Bitcoin as illustration.

Explaining how this all works in Bitcoin provides a helpful example.

So, what are the connected computers in the Bitcoin blockchain technology? They are any devices on the Internet running Bitcoin-compatible software. That software could be a wallet app or it could be software for “mining” bitcoin. If, for example, you run a Bitcoin software wallet on your phone, then whenever you send or receive Bitcoin transactions your phone will be talking directly to any other nearby computers that are running Bitcoin software; it’s peer-to-peer. Some people are uncomfortable running important software on their personal devices and that’s reasonable because if you are not careful when you run that software, you could accidentally lose your bitcoins. So some people might use a Bitcoin wallet that is created and maintained by a company. In this case, the wallet app on your smartphone will talk to a server that the company maintains, and it’s that server that connects to the peer-to-peer network on your behalf.

What about the consensus mechanism in Bitcoin? Well, as with any consensus mechanism, it’s a series of rules written in computer code. To be compatible with the Bitcoin network any software you run on your Internet-connected device must follow these rules. If your software is modified to try and break the rules, then the messages it sends on the Internet will be ignored by all the other computers running honest, rule-obeying Bitcoin software.

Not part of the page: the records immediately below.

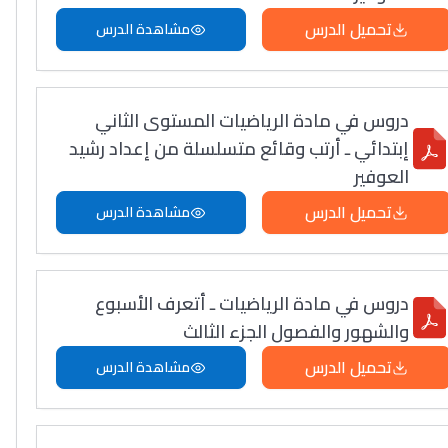
تحميل الدرس
مشاهدة الدرس
دروس في مادة الرياضيات المستوى الثاني
إبتدائي ـ أرتب وقائع متسلسلة من إعداد رشيد
العوفير
تحميل الدرس
مشاهدة الدرس
دروس في مادة الرياضيات ـ أتعرف الأسبوع
والشهور والفصول الجزء الثالث
تحميل الدرس
مشاهدة الدرس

There are a bunch of rules in the Bitcoin consensus mechanism, but we can highlight two of them here and transcribe them roughly from computer code into natural language:

Nobody can send bitcoins that they have not first received from someone else or a coinbase transaction.
Every 10 minutes one of the connected computers will be selected to choose the order of valid transactions for that period; that computer can write itself a coinbase transaction.

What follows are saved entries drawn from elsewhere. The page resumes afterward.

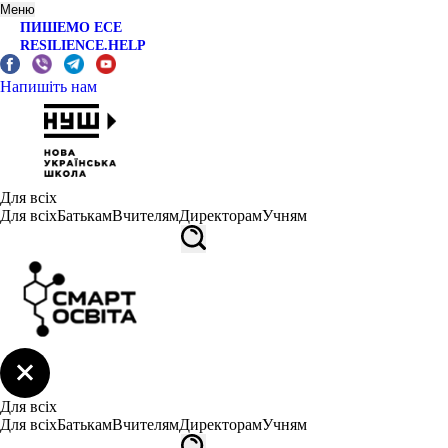
Меню
ПИШЕМО ЕСЕ
RESILIENCE.HELP
Напишіть нам
Для всіх
Для всіх
Батькам
Вчителям
Директорам
Учням
Для всіх
Для всіх
Батькам
Вчителям
Директорам
Учням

That first rule is pretty self-explanatory. It’s a rule against counterfeiting. The only exception is when someone sends themselves brand new bitcoins (known as a coinbase transaction) according to the network’s rules for new money creation. The second one isn’t very hard to understand either once we have some context.

Recall that the connected computers are talking directly to one another, and keep in mind that those computers could be anywhere in the world because it all works on top of the global Internet.

If some computers are in, for example, China, and others are in the U.S., it’s likely they will get out of sync because messages about transactions will originate in different parts of the world and propagate across the Internet at different rates. A connected computer in China might think the most recent transactions came in this order: A, B, C. While a computer in the U.S. may have seen them come in the reverse order C, B, A. How do we make sure all the computers agree on the order? Well, as rule 2 specifies, every 10 minutes one computer will be chosen to state the authoritative order of transactions for that period of time, and then another will be chosen, and so on. In computer science this arrangement is called a repeated leader election, but unlike a normal political election the periodic leader is simply chosen at random.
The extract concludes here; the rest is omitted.